*PROBLEM STATEMENT*.
Every line in the records below that holds the word "Cables" is to be copied.

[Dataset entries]
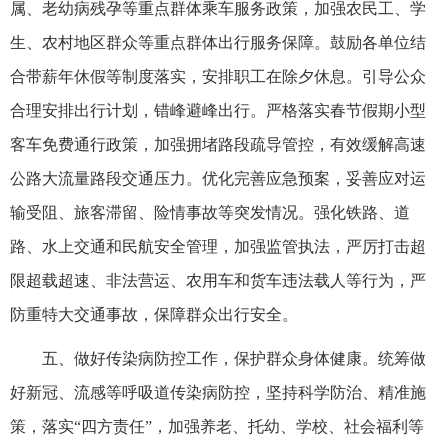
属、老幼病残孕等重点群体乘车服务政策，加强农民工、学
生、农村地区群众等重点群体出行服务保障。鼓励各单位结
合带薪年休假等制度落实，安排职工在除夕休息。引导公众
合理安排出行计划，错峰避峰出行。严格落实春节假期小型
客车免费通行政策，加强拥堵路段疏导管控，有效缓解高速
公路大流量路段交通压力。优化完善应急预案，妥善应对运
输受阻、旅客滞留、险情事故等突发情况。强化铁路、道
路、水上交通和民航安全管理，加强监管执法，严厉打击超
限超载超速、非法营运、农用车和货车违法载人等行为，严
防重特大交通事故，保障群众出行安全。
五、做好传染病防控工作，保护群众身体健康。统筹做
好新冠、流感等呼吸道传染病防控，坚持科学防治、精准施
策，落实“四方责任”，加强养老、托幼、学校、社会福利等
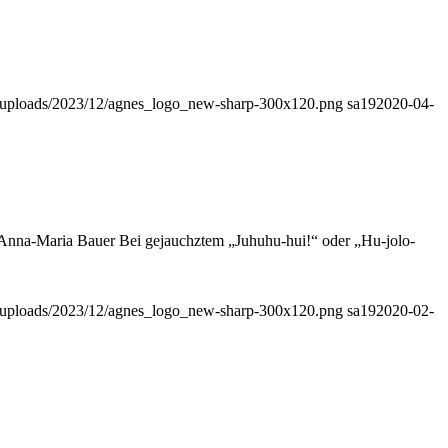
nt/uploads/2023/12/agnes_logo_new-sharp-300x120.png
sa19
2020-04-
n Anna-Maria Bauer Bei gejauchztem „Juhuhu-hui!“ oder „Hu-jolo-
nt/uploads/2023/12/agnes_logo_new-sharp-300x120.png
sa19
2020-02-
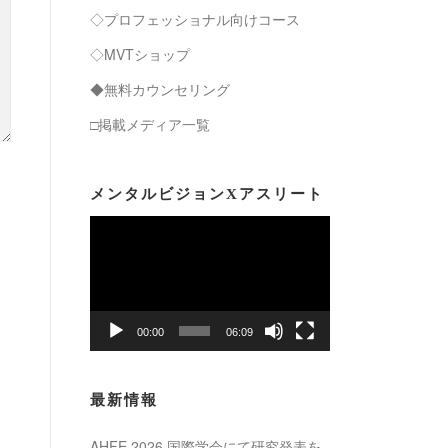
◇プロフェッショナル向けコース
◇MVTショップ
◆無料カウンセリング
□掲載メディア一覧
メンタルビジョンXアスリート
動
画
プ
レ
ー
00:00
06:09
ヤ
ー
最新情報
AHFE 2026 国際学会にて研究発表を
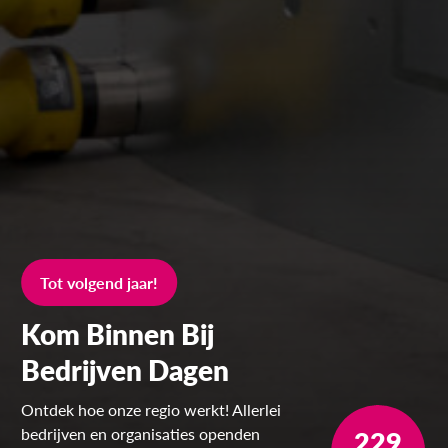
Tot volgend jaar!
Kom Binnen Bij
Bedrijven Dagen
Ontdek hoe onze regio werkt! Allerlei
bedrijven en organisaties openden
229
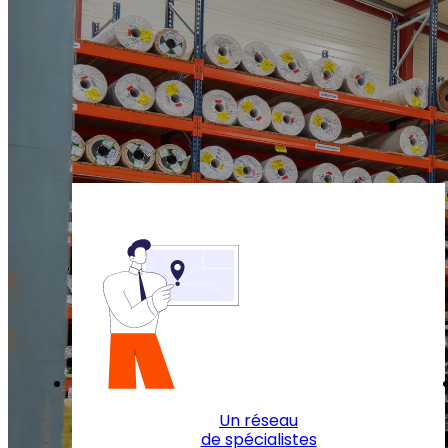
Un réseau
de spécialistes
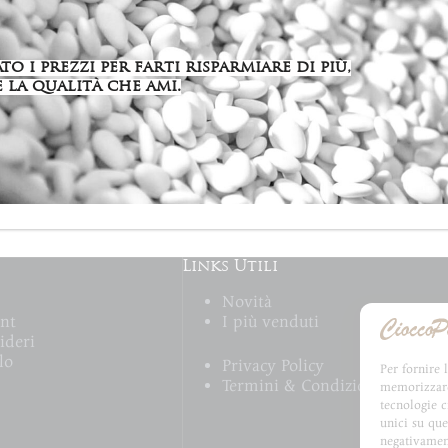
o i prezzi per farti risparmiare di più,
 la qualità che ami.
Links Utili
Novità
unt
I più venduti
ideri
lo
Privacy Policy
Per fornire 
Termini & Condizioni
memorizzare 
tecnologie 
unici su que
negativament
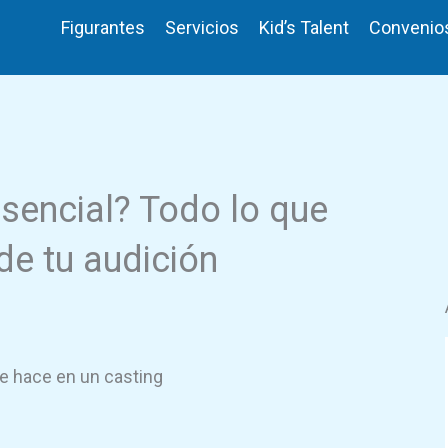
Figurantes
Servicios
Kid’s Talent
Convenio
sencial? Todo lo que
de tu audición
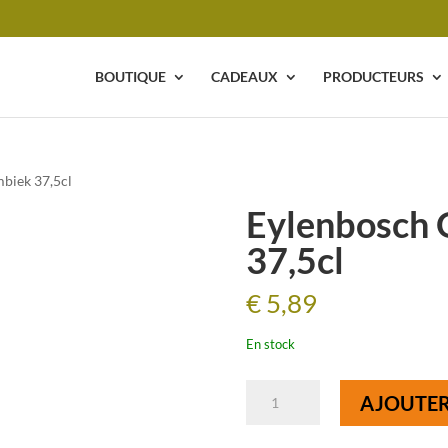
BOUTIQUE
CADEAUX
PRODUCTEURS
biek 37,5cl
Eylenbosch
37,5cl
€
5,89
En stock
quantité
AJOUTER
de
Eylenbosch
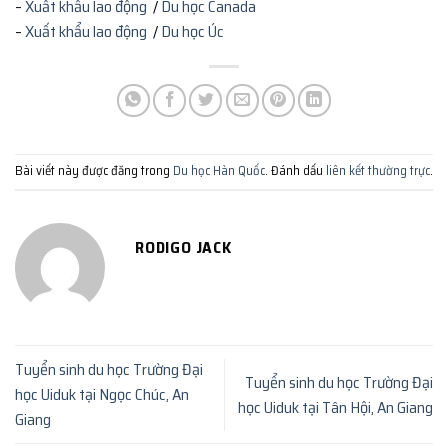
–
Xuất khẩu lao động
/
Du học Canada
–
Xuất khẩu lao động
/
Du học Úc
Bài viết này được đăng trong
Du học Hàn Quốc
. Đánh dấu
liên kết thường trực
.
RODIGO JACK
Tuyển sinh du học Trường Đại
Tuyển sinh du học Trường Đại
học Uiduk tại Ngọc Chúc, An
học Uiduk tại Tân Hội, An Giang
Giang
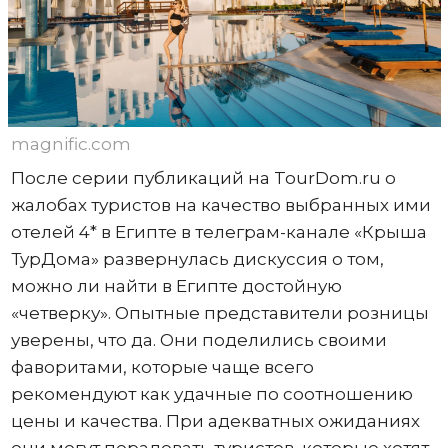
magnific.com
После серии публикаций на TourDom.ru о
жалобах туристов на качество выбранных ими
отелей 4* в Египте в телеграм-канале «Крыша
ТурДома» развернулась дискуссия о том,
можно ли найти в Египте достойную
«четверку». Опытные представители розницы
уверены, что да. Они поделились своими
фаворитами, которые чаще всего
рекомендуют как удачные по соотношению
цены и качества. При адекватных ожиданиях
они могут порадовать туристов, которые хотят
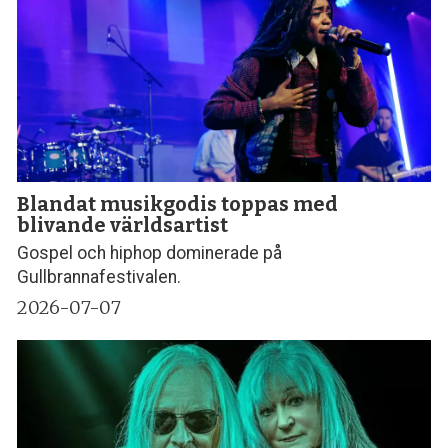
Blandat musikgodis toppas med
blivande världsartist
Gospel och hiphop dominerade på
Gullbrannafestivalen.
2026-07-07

---

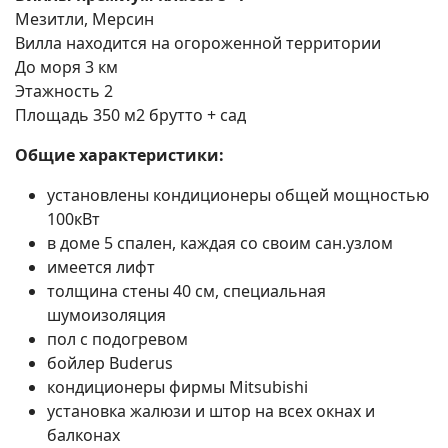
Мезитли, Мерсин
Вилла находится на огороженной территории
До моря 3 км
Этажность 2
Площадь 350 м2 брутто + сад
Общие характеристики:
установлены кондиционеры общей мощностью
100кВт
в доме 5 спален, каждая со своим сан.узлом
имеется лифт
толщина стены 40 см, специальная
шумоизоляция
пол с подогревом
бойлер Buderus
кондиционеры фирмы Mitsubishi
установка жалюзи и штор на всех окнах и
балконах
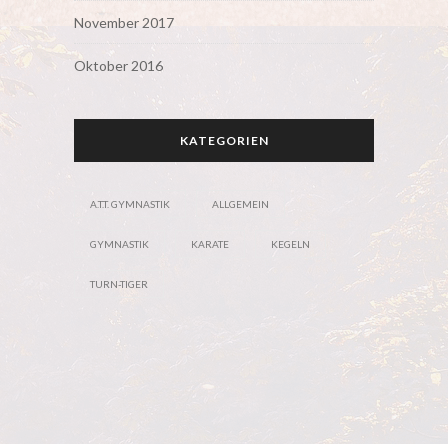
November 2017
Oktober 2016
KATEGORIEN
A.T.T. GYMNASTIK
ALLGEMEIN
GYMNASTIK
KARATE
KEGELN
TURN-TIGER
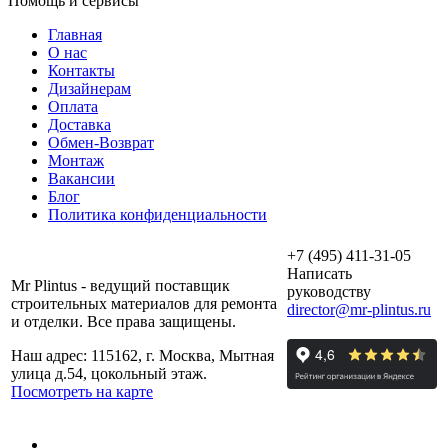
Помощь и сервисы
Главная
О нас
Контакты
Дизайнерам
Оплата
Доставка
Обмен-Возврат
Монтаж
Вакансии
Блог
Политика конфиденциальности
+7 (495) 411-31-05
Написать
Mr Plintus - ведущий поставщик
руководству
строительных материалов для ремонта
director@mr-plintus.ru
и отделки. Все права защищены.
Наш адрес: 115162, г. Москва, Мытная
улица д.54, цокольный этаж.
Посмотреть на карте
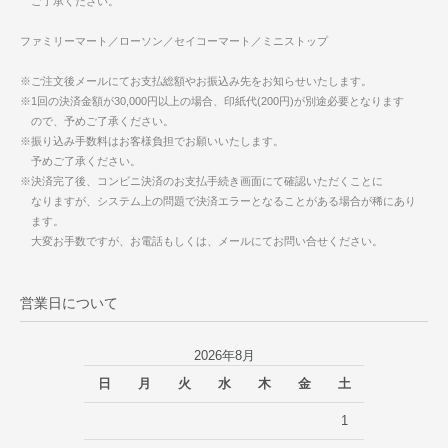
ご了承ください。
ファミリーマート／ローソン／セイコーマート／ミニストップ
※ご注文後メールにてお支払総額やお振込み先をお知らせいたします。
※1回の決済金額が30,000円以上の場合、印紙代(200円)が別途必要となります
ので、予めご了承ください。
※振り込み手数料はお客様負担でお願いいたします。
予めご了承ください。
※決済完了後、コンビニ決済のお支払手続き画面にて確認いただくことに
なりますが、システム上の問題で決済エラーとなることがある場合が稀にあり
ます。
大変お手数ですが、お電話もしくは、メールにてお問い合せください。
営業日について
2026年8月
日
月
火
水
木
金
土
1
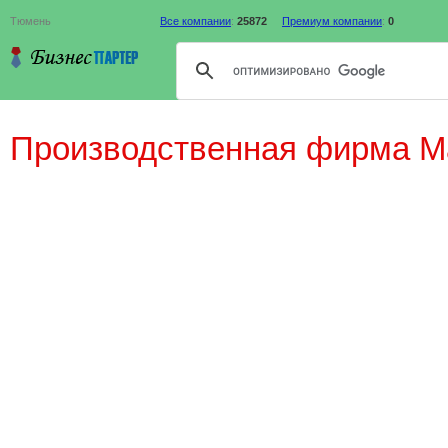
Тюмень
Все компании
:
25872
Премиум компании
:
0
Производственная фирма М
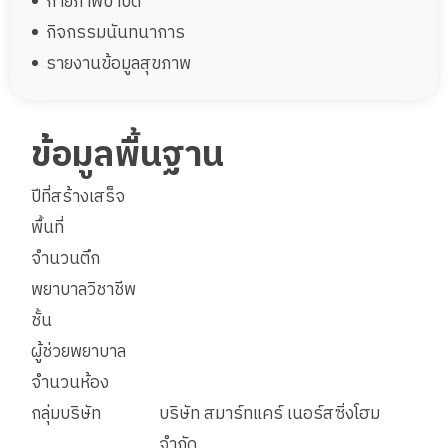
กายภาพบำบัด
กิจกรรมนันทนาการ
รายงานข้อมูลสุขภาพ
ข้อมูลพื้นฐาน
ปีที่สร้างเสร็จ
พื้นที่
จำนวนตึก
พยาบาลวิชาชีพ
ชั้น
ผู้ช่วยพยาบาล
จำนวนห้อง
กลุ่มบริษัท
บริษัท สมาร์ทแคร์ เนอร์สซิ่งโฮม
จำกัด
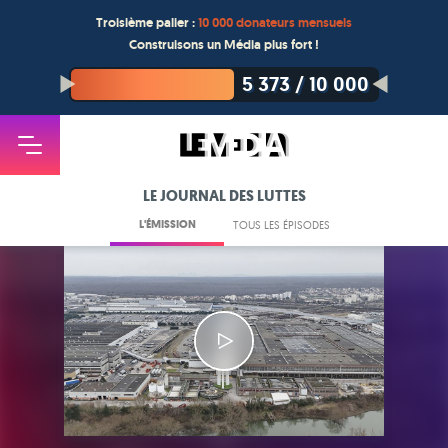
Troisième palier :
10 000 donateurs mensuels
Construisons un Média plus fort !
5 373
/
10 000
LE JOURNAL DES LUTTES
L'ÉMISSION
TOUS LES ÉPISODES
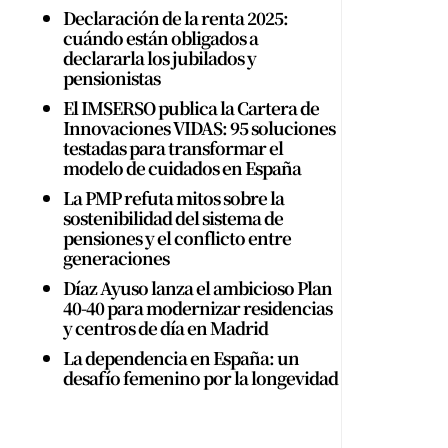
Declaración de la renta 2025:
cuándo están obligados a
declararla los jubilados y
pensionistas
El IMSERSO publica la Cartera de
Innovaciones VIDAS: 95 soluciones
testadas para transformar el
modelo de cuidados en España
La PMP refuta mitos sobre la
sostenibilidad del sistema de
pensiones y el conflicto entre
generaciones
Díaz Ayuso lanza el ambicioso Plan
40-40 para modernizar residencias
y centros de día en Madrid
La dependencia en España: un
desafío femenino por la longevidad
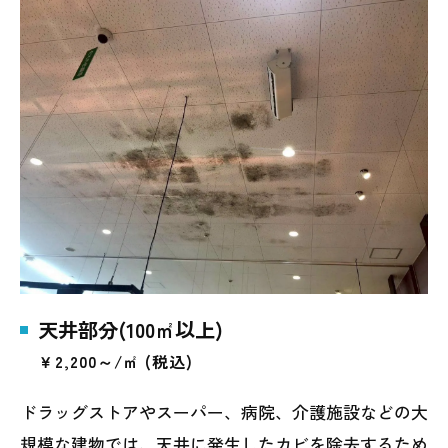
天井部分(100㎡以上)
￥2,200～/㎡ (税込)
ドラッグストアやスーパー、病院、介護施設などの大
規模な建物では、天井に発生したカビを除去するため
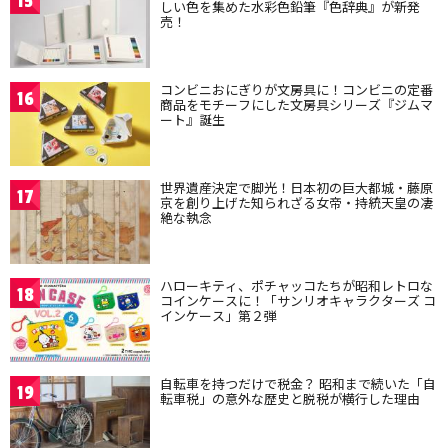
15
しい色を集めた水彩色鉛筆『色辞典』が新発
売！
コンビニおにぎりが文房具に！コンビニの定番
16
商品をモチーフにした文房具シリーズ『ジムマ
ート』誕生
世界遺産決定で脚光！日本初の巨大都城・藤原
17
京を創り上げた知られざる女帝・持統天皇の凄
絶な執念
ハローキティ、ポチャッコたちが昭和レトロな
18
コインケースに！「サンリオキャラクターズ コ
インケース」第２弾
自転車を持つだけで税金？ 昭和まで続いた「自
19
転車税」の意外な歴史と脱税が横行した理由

==

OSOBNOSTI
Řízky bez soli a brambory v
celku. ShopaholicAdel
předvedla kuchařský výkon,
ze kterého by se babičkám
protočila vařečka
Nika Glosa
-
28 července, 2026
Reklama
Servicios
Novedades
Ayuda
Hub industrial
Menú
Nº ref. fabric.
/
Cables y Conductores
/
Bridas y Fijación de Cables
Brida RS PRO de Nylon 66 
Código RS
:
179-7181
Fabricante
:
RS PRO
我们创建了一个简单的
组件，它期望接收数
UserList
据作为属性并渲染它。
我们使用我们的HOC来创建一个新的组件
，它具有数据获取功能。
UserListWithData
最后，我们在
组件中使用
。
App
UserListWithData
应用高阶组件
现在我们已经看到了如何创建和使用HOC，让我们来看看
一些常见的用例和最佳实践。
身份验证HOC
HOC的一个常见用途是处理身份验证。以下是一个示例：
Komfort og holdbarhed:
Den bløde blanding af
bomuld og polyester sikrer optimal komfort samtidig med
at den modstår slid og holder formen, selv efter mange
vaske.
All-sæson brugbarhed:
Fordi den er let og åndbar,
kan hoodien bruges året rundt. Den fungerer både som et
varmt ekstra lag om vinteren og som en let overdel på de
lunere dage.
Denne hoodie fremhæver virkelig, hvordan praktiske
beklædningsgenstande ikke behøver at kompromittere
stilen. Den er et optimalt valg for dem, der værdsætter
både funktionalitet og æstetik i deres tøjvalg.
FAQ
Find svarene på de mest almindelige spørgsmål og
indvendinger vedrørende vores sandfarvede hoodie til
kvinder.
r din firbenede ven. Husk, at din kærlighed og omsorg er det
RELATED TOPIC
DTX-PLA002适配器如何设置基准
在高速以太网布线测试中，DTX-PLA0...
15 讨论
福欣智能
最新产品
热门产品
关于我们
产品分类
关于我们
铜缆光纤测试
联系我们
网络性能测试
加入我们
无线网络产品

*RESULT FOR THIS TASK*.
Cables y Conductores
Bridas y Fijación de Cables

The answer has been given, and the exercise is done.